| Task |
Give back all of the records, exactly and completely.

| The records |

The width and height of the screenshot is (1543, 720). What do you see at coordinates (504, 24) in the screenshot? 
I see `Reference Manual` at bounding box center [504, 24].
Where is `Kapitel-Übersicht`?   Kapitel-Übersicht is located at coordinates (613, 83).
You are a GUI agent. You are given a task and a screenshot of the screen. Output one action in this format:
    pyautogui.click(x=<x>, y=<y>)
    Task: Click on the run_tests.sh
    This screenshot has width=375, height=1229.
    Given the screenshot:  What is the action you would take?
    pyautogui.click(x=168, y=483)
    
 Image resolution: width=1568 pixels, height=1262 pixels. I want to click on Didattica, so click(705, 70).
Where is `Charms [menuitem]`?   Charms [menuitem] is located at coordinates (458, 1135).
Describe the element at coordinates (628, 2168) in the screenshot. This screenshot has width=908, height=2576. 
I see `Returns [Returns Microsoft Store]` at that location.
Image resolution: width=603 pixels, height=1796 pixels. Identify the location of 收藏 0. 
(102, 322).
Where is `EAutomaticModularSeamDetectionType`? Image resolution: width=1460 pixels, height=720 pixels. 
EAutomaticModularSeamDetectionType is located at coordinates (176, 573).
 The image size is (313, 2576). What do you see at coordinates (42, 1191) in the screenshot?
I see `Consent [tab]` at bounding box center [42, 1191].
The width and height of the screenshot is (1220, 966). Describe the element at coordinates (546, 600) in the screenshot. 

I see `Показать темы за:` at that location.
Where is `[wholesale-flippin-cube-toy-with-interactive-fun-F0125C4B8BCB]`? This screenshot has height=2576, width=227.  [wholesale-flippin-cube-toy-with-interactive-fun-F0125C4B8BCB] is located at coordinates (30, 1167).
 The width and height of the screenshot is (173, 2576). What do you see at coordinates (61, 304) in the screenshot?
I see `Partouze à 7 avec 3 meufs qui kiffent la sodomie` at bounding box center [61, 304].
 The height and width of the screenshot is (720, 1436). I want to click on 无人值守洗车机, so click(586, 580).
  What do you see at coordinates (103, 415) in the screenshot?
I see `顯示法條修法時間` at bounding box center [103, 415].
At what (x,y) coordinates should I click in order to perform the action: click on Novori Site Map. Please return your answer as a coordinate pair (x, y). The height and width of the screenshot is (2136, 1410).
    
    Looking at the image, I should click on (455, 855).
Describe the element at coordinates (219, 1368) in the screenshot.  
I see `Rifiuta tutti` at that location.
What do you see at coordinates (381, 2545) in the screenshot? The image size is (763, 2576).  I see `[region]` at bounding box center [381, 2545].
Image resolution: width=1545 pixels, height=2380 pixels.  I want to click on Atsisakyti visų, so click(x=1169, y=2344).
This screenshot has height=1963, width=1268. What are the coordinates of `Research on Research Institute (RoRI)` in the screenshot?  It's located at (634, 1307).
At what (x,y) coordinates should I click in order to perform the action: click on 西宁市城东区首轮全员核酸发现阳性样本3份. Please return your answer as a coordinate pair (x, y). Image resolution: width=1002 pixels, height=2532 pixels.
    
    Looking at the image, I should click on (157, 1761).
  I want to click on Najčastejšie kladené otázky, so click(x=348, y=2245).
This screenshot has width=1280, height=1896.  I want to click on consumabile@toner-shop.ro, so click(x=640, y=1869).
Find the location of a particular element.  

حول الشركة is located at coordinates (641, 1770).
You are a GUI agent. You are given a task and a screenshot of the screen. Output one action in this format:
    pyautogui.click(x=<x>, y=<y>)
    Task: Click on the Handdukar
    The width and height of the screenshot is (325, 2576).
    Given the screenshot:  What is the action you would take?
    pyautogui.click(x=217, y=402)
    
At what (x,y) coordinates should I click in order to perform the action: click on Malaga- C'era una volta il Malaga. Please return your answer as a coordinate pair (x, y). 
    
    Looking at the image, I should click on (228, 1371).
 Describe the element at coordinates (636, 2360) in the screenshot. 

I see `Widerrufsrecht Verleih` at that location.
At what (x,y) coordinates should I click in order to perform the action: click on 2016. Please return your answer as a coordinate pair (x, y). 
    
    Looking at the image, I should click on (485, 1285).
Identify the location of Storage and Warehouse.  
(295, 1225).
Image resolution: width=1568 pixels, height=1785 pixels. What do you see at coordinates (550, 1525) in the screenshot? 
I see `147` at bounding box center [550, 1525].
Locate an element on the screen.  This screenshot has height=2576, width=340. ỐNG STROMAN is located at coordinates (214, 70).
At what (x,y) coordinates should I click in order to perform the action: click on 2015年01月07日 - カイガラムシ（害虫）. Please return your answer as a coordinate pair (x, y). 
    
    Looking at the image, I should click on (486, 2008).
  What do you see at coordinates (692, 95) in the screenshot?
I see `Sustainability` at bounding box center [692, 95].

| Written solution |
The width and height of the screenshot is (1543, 720). What do you see at coordinates (504, 24) in the screenshot? 
I see `Reference Manual` at bounding box center [504, 24].
Where is `Kapitel-Übersicht`?   Kapitel-Übersicht is located at coordinates (613, 83).
You are a GUI agent. You are given a task and a screenshot of the screen. Output one action in this format:
    pyautogui.click(x=<x>, y=<y>)
    Task: Click on the run_tests.sh
    This screenshot has width=375, height=1229.
    Given the screenshot:  What is the action you would take?
    pyautogui.click(x=168, y=483)
    
 Image resolution: width=1568 pixels, height=1262 pixels. I want to click on Didattica, so click(705, 70).
Where is `Charms [menuitem]`?   Charms [menuitem] is located at coordinates (458, 1135).
Describe the element at coordinates (628, 2168) in the screenshot. This screenshot has width=908, height=2576. 
I see `Returns [Returns Microsoft Store]` at that location.
Image resolution: width=603 pixels, height=1796 pixels. Identify the location of 收藏 0. 
(102, 322).
Where is `EAutomaticModularSeamDetectionType`? Image resolution: width=1460 pixels, height=720 pixels. 
EAutomaticModularSeamDetectionType is located at coordinates (176, 573).
 The image size is (313, 2576). What do you see at coordinates (42, 1191) in the screenshot?
I see `Consent [tab]` at bounding box center [42, 1191].
The width and height of the screenshot is (1220, 966). Describe the element at coordinates (546, 600) in the screenshot. 

I see `Показать темы за:` at that location.
Where is `[wholesale-flippin-cube-toy-with-interactive-fun-F0125C4B8BCB]`? This screenshot has height=2576, width=227.  [wholesale-flippin-cube-toy-with-interactive-fun-F0125C4B8BCB] is located at coordinates (30, 1167).
 The width and height of the screenshot is (173, 2576). What do you see at coordinates (61, 304) in the screenshot?
I see `Partouze à 7 avec 3 meufs qui kiffent la sodomie` at bounding box center [61, 304].
 The height and width of the screenshot is (720, 1436). I want to click on 无人值守洗车机, so click(586, 580).
  What do you see at coordinates (103, 415) in the screenshot?
I see `顯示法條修法時間` at bounding box center [103, 415].
At what (x,y) coordinates should I click in order to perform the action: click on Novori Site Map. Please return your answer as a coordinate pair (x, y). The height and width of the screenshot is (2136, 1410).
    
    Looking at the image, I should click on (455, 855).
Describe the element at coordinates (219, 1368) in the screenshot.  
I see `Rifiuta tutti` at that location.
What do you see at coordinates (381, 2545) in the screenshot? The image size is (763, 2576).  I see `[region]` at bounding box center [381, 2545].
Image resolution: width=1545 pixels, height=2380 pixels.  I want to click on Atsisakyti visų, so click(x=1169, y=2344).
This screenshot has height=1963, width=1268. What are the coordinates of `Research on Research Institute (RoRI)` in the screenshot?  It's located at (634, 1307).
At what (x,y) coordinates should I click in order to perform the action: click on 西宁市城东区首轮全员核酸发现阳性样本3份. Please return your answer as a coordinate pair (x, y). Image resolution: width=1002 pixels, height=2532 pixels.
    
    Looking at the image, I should click on (157, 1761).
  I want to click on Najčastejšie kladené otázky, so click(x=348, y=2245).
This screenshot has width=1280, height=1896.  I want to click on consumabile@toner-shop.ro, so click(x=640, y=1869).
Find the location of a particular element.  

حول الشركة is located at coordinates (641, 1770).
You are a GUI agent. You are given a task and a screenshot of the screen. Output one action in this format:
    pyautogui.click(x=<x>, y=<y>)
    Task: Click on the Handdukar
    The width and height of the screenshot is (325, 2576).
    Given the screenshot:  What is the action you would take?
    pyautogui.click(x=217, y=402)
    
At what (x,y) coordinates should I click in order to perform the action: click on Malaga- C'era una volta il Malaga. Please return your answer as a coordinate pair (x, y). 
    
    Looking at the image, I should click on (228, 1371).
 Describe the element at coordinates (636, 2360) in the screenshot. 

I see `Widerrufsrecht Verleih` at that location.
At what (x,y) coordinates should I click in order to perform the action: click on 2016. Please return your answer as a coordinate pair (x, y). 
    
    Looking at the image, I should click on (485, 1285).
Identify the location of Storage and Warehouse.  
(295, 1225).
Image resolution: width=1568 pixels, height=1785 pixels. What do you see at coordinates (550, 1525) in the screenshot? 
I see `147` at bounding box center [550, 1525].
Locate an element on the screen.  This screenshot has height=2576, width=340. ỐNG STROMAN is located at coordinates (214, 70).
At what (x,y) coordinates should I click in order to perform the action: click on 2015年01月07日 - カイガラムシ（害虫）. Please return your answer as a coordinate pair (x, y). 
    
    Looking at the image, I should click on (486, 2008).
  What do you see at coordinates (692, 95) in the screenshot?
I see `Sustainability` at bounding box center [692, 95].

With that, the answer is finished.